In der Hedelfinger Straße 35 hat das Siedlungswerk die Mehrfamilienhäuser gebaut, die um einen begrünten Innenhof gruppiert sind. Dort haben die Nachbarn Hochbeete, in denen sie Gemüse für den eigenen Bedarf pflanzen dürfen. Das Gärtnern hat Lisanna Grau viel Freude gemacht. Sie sei gespannt, was da geerntet wird. Die jungen Leute aus den zwei Wohngemeinschaften der Lebenshilfe kommen mit den Nachbarinnen und Nachbarn prima klar. Dass in dem Mehrfamilienhaus ein fröhliches Miteinander herrscht, spürt man schnell.

Die Integration im Stadtteil klappt

„Unsere Bewohnerinnen und Bewohner haben sich prima in Ruit integriert“, findet Bastian Burger. Darauf ist er stolz. Die Lebenshilfe will dazu beitragen, Menschen mit Behinderung aus der Isolation zu führen. Die inklusiven Wohngemeinschaften sind für ihn „ein zukunftsweisendes Modell“ für die Gesellschaft.
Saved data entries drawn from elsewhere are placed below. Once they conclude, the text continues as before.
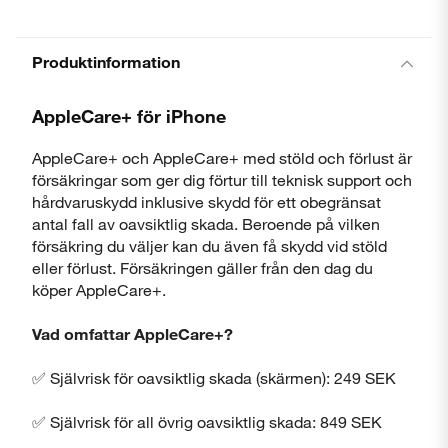
Produktinformation
AppleCare+ för iPhone
AppleCare+ och AppleCare+ med stöld och förlust är
försäkringar som ger dig förtur till teknisk support och
hårdvaruskydd inklusive skydd för ett obegränsat
antal fall av oavsiktlig skada. Beroende på vilken
försäkring du väljer kan du även få skydd vid stöld
eller förlust. Försäkringen gäller från den dag du
köper AppleCare+.
Vad omfattar AppleCare+?
✅ Självrisk för oavsiktlig skada (skärmen): 249 SEK
✅ Självrisk för all övrig oavsiktlig skada: 849 SEK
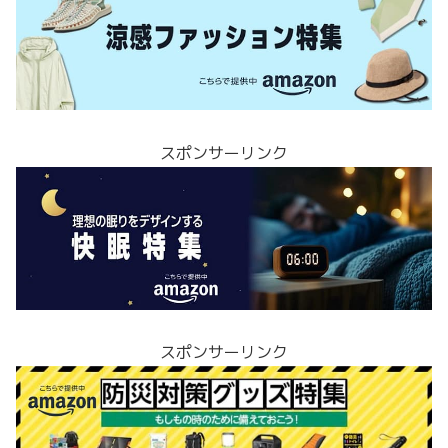
スポンサーリンク
スポンサーリンク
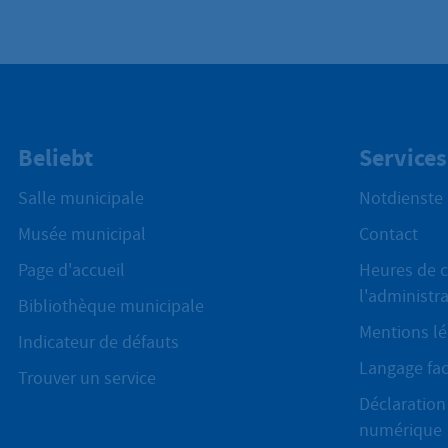
Beliebt
Services
Salle municipale
Notdienste
Musée municipal
Contact
Page d'accueil
Heures de c
l'administr
Bibliothèque municipale
Mentions lé
Indicateur de défauts
Langage fac
Trouver un service
Déclaration 
numérique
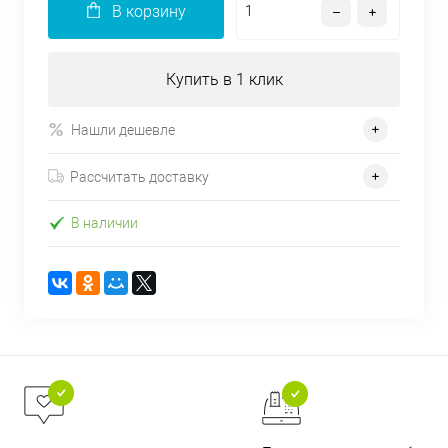
В корзину
Купить в 1 клик
Нашли дешевле
Рассчитать доставку
В наличии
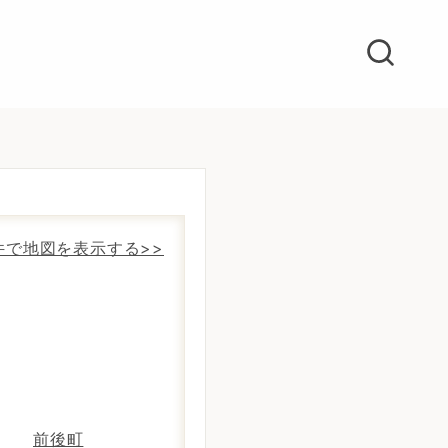
件で地図を表示する>>
前後町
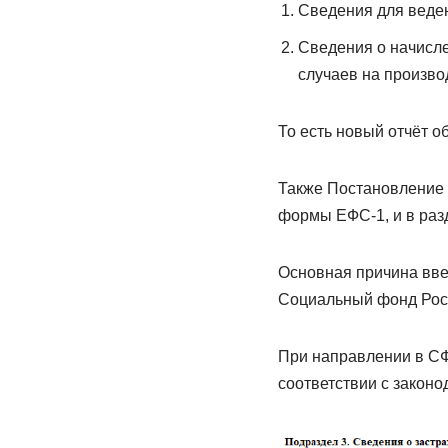
Сведения для веден
Сведения о начисле
случаев на произво
То есть новый отчёт 
Также Постановление 
формы ЕФС-1, и в разд.
Основная причина вве
Социальный фонд Рос
При направлении в СФ
соответствии с законо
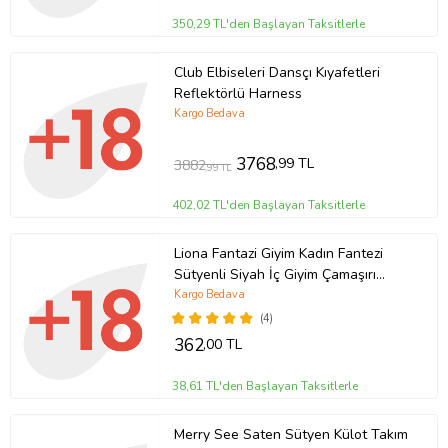
350,29 TL'den Başlayan Taksitlerle
Club Elbiseleri Dansçı Kıyafetleri
Reflektörlü Harness
Kargo Bedava
3768
,99 TL
3882
,99 TL
402,02 TL'den Başlayan Taksitlerle
Liona Fantazi Giyim Kadın Fantezi
Sütyenli Siyah İç Giyim Çamaşırı
Takımı
Kargo Bedava
(4)
362
,00 TL
38,61 TL'den Başlayan Taksitlerle
Merry See Saten Sütyen Külot Takım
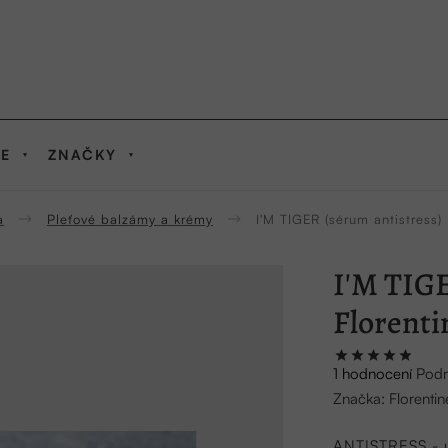
IE
ZNAČKY
a
Pleťové balzámy a krémy
I'M TIGER (sérum antistress) 
I'M TIGE
Florenti
Průměrné
1 hodnocení
Podr
hodnocení
Značka:
Florentin
produktu
je
ANTISTRESS - un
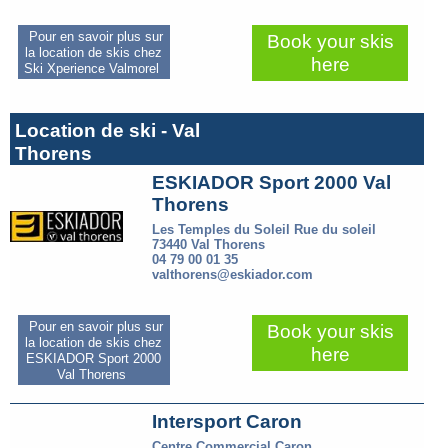
Pour en savoir plus sur
Book your skis
la location de skis chez
here
Ski Xperience Valmorel
Location de ski - Val
Thorens
ESKIADOR Sport 2000 Val
Thorens
Les Temples du Soleil Rue du soleil
73440 Val Thorens
04 79 00 01 35
valthorens@eskiador.com
Pour en savoir plus sur
Book your skis
la location de skis chez
here
ESKIADOR Sport 2000
Val Thorens
Intersport Caron
Centre Commercial Caron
Schritt für Schritt möchte Bastian Burger den behinderten Bewohnern Selbstbestimmung ermöglichen.

Dass es im Alltag auch manchmal Reibereien gibt, hat Lisanna Grau mit einer Mitbewohnerin erfahren, die in der Wohnung Katzen hielt. „Dass sie die Kisten oft nicht geleert hat, das ging ja gar nicht.“ Durch dieses schwierige Miteinander hat die junge Frau aber auch gelernt, ihrem Gegenüber Grenzen aufzuzeigen. Dennoch möchte sie das Zusammenleben nicht missen. „Man muss Rücksicht nehmen“, hat sie inzwischen erfahren. Wie die anderen freut sie sich darauf, sich bald wieder mit neuen Mitbewohnerinnen und -bewohnern anzufreunden und das Abenteuer Alltag gemeinsam zu bewältigen.

Bausteine für die Inklusion

Miteinander
 Die inklusiven Wohngemeinschaften der Lebenshilfe sind anfangs mit Geldern der Aktion Mensch gefördert worden. Wer sich für einen Platz in der WG interessiert, kann sich bei der Lebenshilfe Esslingen bei Teamleiter Bastian Burger unter Telefon 07 11 / 9 37 88 86 41 melden.

Ostfildern inklusiv
 Das Forum Ostfildern inklusiv setzt sich für die Belange von Menschen mit Behinderung auf allen Ebenen ein. Die Stadtverwaltung Ostfildern unterstützt die Ehrenamtlichen. Im Forum werden Themen wie etwa das barrierefreie Bauen oder inklusive Projekte besprochen.

Inklusionsrat
 Um die Belange behinderter Menschen noch wirkungsvoller durchzusetzen, hat die Stadträtin Jutta Zwaschka (Die Linke) beantragt, einen Inklusionsrat einzurichten. Darüber wird der neue Gemeinderat in Ostfildern in einer der nächsten Sitzungen beraten.